Education and Democracy in India


Education and Democracy in India

By- Anne Vaugier-Chatterjee (ed)

Published in association with
Centre de Sciences Humaines, New Delhi

Since Independence, India’s educational performance has been regularly put under scrutiny. Meeting the original mandate of providing free and compulsory education to all children up to the age of 14 has proved to be an uphill task. Various reforms and programmes have been initiated over the past decades to achieve the somewhat elusive aim of universal elementary education (UEE). The  National Policy of Education (1986) formulated after a nation-wide debate still stands out as a landmark in the country’s educational policy along with the 1992 Programme of Action which outlined its implementation strategy. A framework of partnerships aiming to launch centrally sponsored schemes at the state level followed later. A spectacular innovation, post-1991, was the multiplicity of donor-assisted programmes.

Against this backdrop, the enduring class, caste and gender imbalances in education called for a political will to make access to schools a priority. Moreover, as schools form a natural arena for the construction of nationalism, it is not a surprise that the gradual withdrawal of the state from the educational sphere has created a vacuum for its use by ideological groups and organizations.

Some of these significant changes and present trends are reflected and commented upon in the present volume, which is the outcome of two international conferences organized by the Centre de Sciences Humaines, New Delhi. Cutting across research fields, the two seminars gathered on a common platform, historians, political scientists and educationists from India and Europe to reflect on the most central issues in the education sector: its history and development, its decentralization, its finances, its sociology and some of its ideological trends.

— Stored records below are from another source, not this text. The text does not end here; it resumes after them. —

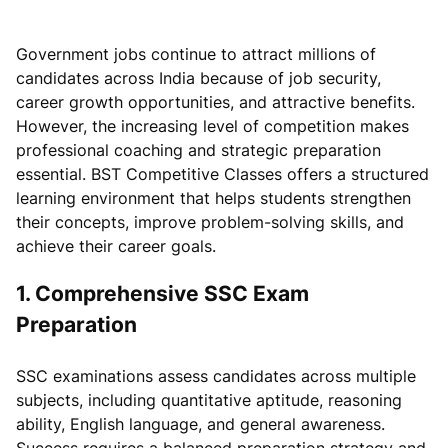
Government jobs continue to attract millions of
candidates across India because of job security,
career growth opportunities, and attractive benefits.
However, the increasing level of competition makes
professional coaching and strategic preparation
essential. BST Competitive Classes offers a structured
learning environment that helps students strengthen
their concepts, improve problem-solving skills, and
achieve their career goals.
1. Comprehensive SSC Exam
Preparation
SSC examinations assess candidates across multiple
subjects, including quantitative aptitude, reasoning
ability, English language, and general awareness.
Success requires a balanced preparation strategy and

Anne Vaugier-Chatterjee, is currently Political Adviser at the Delegation of the European Commission to India. A graduate in international relations from the Institut d’Etudes Politiques (Paris), she holds a Ph.D. in Political Science from the Ecole des Hautes Etudes en Sciences Sociales (Paris). The major part of her research on contemporary Indian politics was conducted as a fellow and research coordinator (Political Science) at the Centre de Sciences Humaines (New Delhi).